海外マーケット奮闘中・・

 ゴールデンウィークは、シンガポールに戻り海外マーケットで奮闘致しました。

 現在シンガポールでは、インドネシア、マレーシアマーケットを中心に活動致しております。此方の市場で人気のある当社商材はSHISA(チェックイン端末)+AIrux(ルームコントローラー)とCygnusになります。特にSHISAのオートチェックイン+鍵の制御にはユニークな部分が多く、DEMOを実施するとかなり高評価が得られています。しかしながら、こちら東南アジアはモザイク社会であり、単一民族が95%以上を占める日本社会とは常識感が大きく異なる為、乗り越えなければならない商売の難しさが複数存在します。

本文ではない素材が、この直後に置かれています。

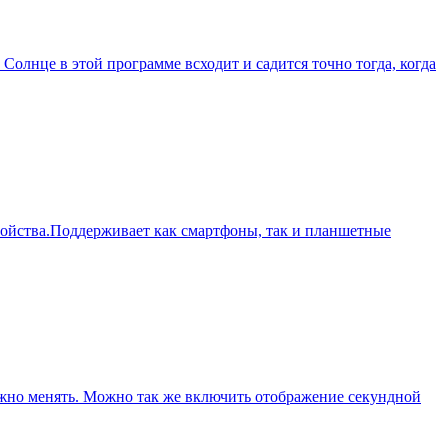
лнце в этой программе всходит и садится точно тогда, когда
ройства.Поддерживает как смартфоны, так и планшетные
ожно менять. Можно так же включить отображение секундной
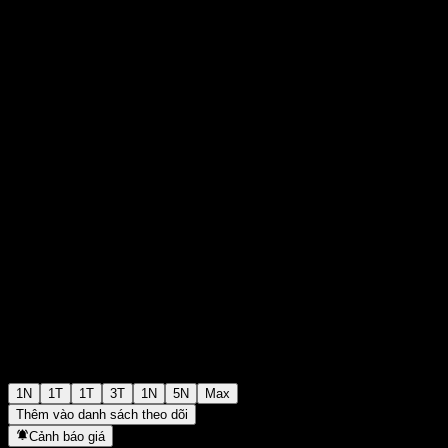
€87,95
48
+€0,00
+0%
Wednesday 08:19
1N
1T
1T
3T
1N
5N
Max
Thêm vào danh sách theo dõi
Cảnh báo giá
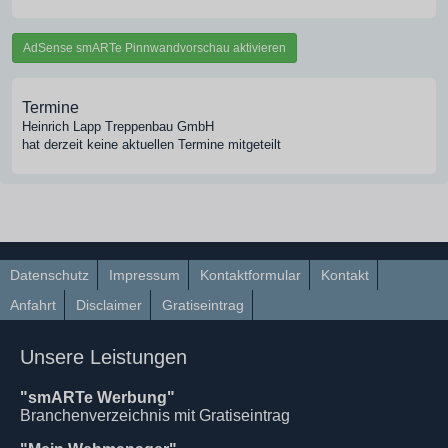
AdSense smARTe Pinnwandvorschau aktivieren
Termine
Heinrich Lapp Treppenbau GmbH
hat derzeit keine aktuellen Termine mitgeteilt
Datenschutz
Impressum
Kontaktformular
Kontakt
Anfahrt
Disclaimer
Gratiseintrag
Unsere Leistungen
"smARTe Werbung"
Branchenverzeichnis mit Gratiseintrag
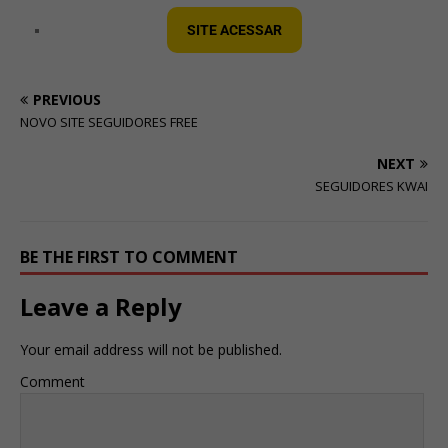
SITE ACESSAR
PREVIOUS
NOVO SITE SEGUIDORES FREE
NEXT
SEGUIDORES KWAI
BE THE FIRST TO COMMENT
Leave a Reply
Your email address will not be published.
Comment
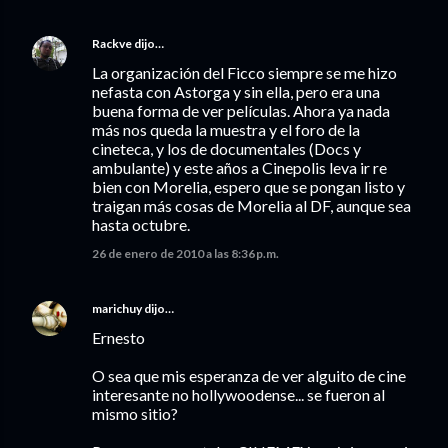
Rackve
dijo…
La organización del Ficco siempre se me hizo
nefasta con Astorga y sin ella, pero era una
buena forma de ver películas. Ahora ya nada
más nos queda la muestra y el foro de la
cineteca, y los de documentales (Docs y
ambulante) y este años a Cinepolis leva ir re
bien con Morelia, espero que se pongan listo y
traigan más cosas de Morelia al DF, aunque sea
hasta octubre.
26 de enero de 2010 a las 8:36 p.m.
marichuy
dijo…
Ernesto
O sea que mis esperanza de ver alguito de cine
interesante no hollywoodense... se fueron al
mismo sitio?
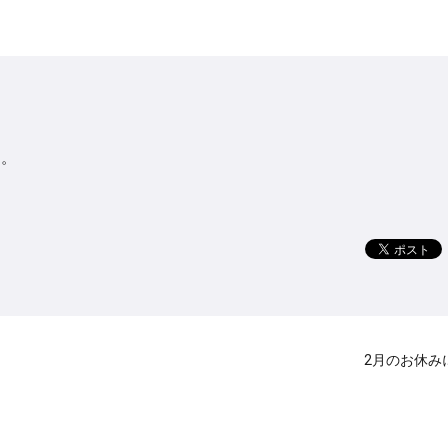
た。
2月のお休み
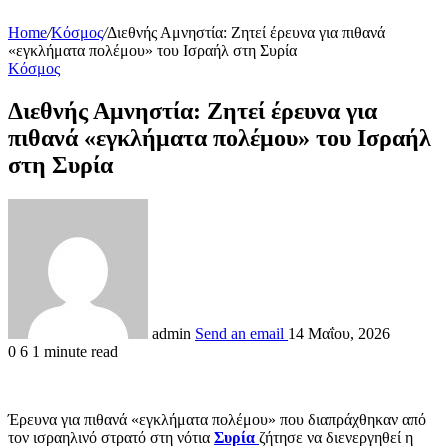
Home
/
Κόσμος
/
Διεθνής Αμνηστία: Ζητεί έρευνα για πιθανά
«εγκλήματα πολέμου» του Ισραήλ στη Συρία
Κόσμος
Διεθνής Αμνηστία: Ζητεί έρευνα για
πιθανά «εγκλήματα πολέμου» του Ισραήλ
στη Συρία
admin
Send an email
14 Μαΐου, 2026
0
6
1 minute read
Έρευνα για πιθανά «εγκλήματα πολέμου» που διαπράχθηκαν από
τον ισραηλινό στρατό στη νότια
Συρία
ζήτησε να διενεργηθεί η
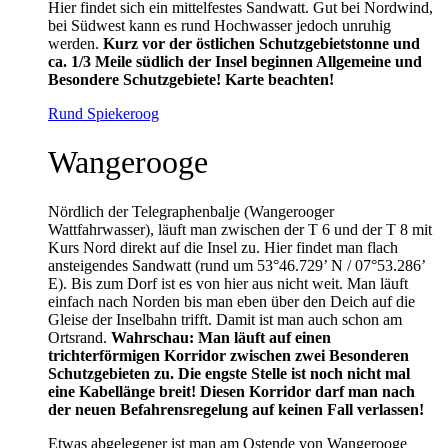
Hier findet sich ein mittelfestes Sandwatt. Gut bei Nordwind,
bei Südwest kann es rund Hochwasser jedoch unruhig
werden.
Kurz vor der östlichen Schutzgebietstonne und
ca. 1/3 Meile südlich der Insel beginnen Allgemeine und
Besondere Schutzgebiete!
Karte beachten!
Rund Spiekeroog
Wangerooge
Nördlich der Telegraphenbalje (Wangerooger
Wattfahrwasser), läuft man zwischen der T 6 und der T 8 mit
Kurs Nord direkt auf die Insel zu. Hier findet man flach
ansteigendes Sandwatt (rund um 53°46.729’ N / 07°53.286’
E). Bis zum Dorf ist es von hier aus nicht weit. Man läuft
einfach nach Norden bis man eben über den Deich auf die
Gleise der Inselbahn trifft. Damit ist man auch schon am
Ortsrand.
Wahrschau: Man läuft auf einen
trichterförmigen Korridor zwischen zwei Besonderen
Schutzgebieten zu. Die engste Stelle ist noch nicht mal
eine Kabellänge breit! Diesen Korridor darf man nach
der neuen Befahrensregelung auf keinen Fall verlassen!
Etwas abgelegener ist man am Ostende von Wangerooge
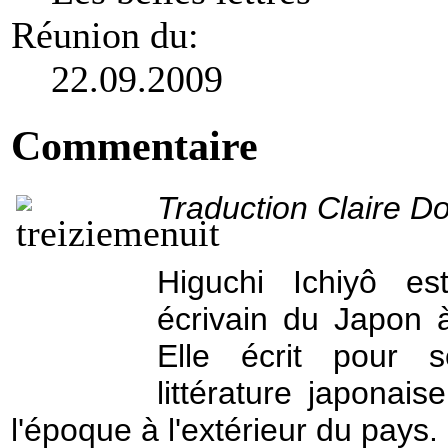
Réunion du:
22.09.2009
Commentaire
Traduction Claire D
Higuchi Ichiyô e
écrivain du Japon
Elle
écrit pour se
littérature japonais
l'époque à l'extérieur du pays.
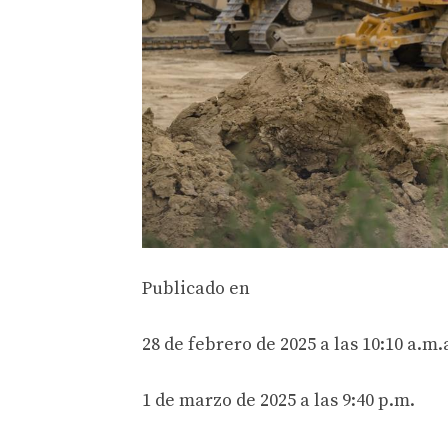
Publicado en
28 de febrero de 2025 a las 10:10 a.m.
1 de marzo de 2025 a las 9:40 p.m.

 日本は国内に殆どの産業が存在し、同一常識を持った売り手と買い手の間で商売が成り立つ場合が殆どです。しかし、東南アジアは、例えば、家電製品は凡そ輸入で賄い、製品の調達範囲は世界に開いております。すなわち競合他社は世界中に広がっています。

 ブランド力を持っていない製品は、原則信用されない所から商売が始まる為、PoC(Proof Of Concept)を実施し、本当に信用できるか確認が取れるまで次のステップに進みません。PoC制作の費用負担は需給の強さで決まりますが、この時点でかなりの労力が必要になります。また、インドや中国との価格競争に巻き込まれる為、当社しかないユニーク機能、又は価格相当の価値を明確に示すことが出来ないと、すぐに同様の製品を世界中で検索され、トンビに油揚げ・・という具合で商売が成立致しません。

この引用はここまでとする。